I recently purchased a house that has a cedar deck attached. What product(s) would be best for treating and preserving the wood? And how often do you suggest treating it?

The heartwood of cedar (the wood that is red in color) has natural decay resistance that is quite good. Certainly, if you can avoid continual or frequent contact with water, there will be little risk of decay over the next several decades. The sapwood (white colored wood) has no such protection, however.

Decay fungi (as well as mold, mildew, and stain fungi) have four essential requirements for growth--temperature between 70F and 100F (approximately), oxygen, moisture (over 22% MC or 95% RH), and food. The food is the wood itself for decay fungi. (Food is the sap for blue stain fungi and is dust, dirt, and microorganisms in the air for mold and mildew fungi).
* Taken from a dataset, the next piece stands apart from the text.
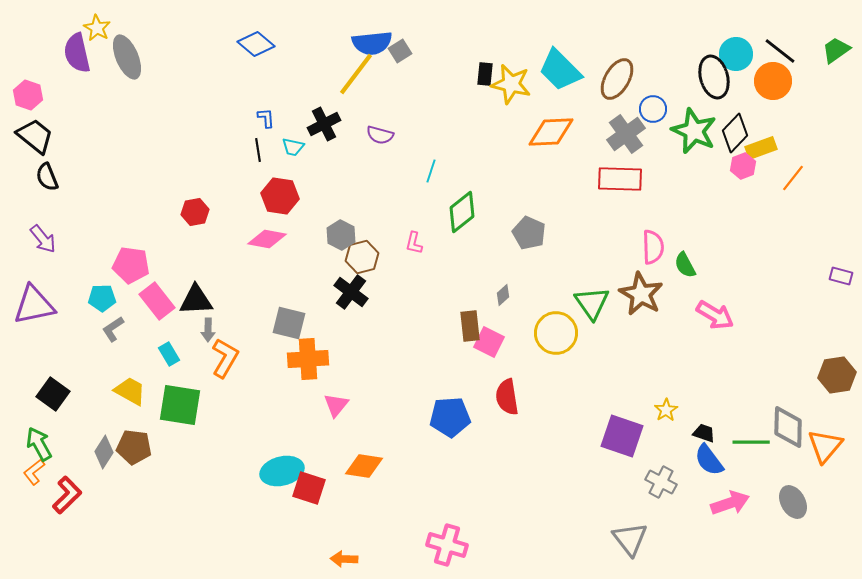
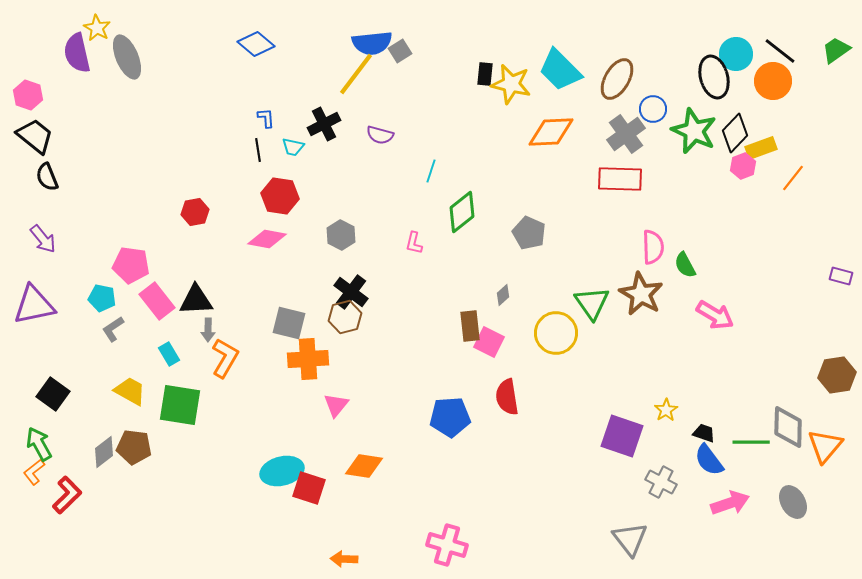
brown hexagon at (362, 257): moved 17 px left, 60 px down
cyan pentagon at (102, 298): rotated 12 degrees clockwise
gray diamond at (104, 452): rotated 20 degrees clockwise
To control fungi of all types in or on wood, eliminate one of these four essential items. For your deck, can you perhaps treat the deck with a sealer (like the one you see on TV all the time) to eliminate much of the water--there is no such thing as dry rotting, by the way! (One concern about a water sealer--if there are puddles on the deck, when it freezes, they can form miniature skating rinks.) If all else fails, then the last resort is to poison the food (which is what cedar does naturally). There are a few poisons available at a paint/hardware store, but keep in mind that these "home" treatments are just skin deep--if the wood cracks, it may expose untreated wood.

Professor Gene Wengert is Extension Specialist in Wood Processing at the Department of Forestry, University of Wisconsin-Madison.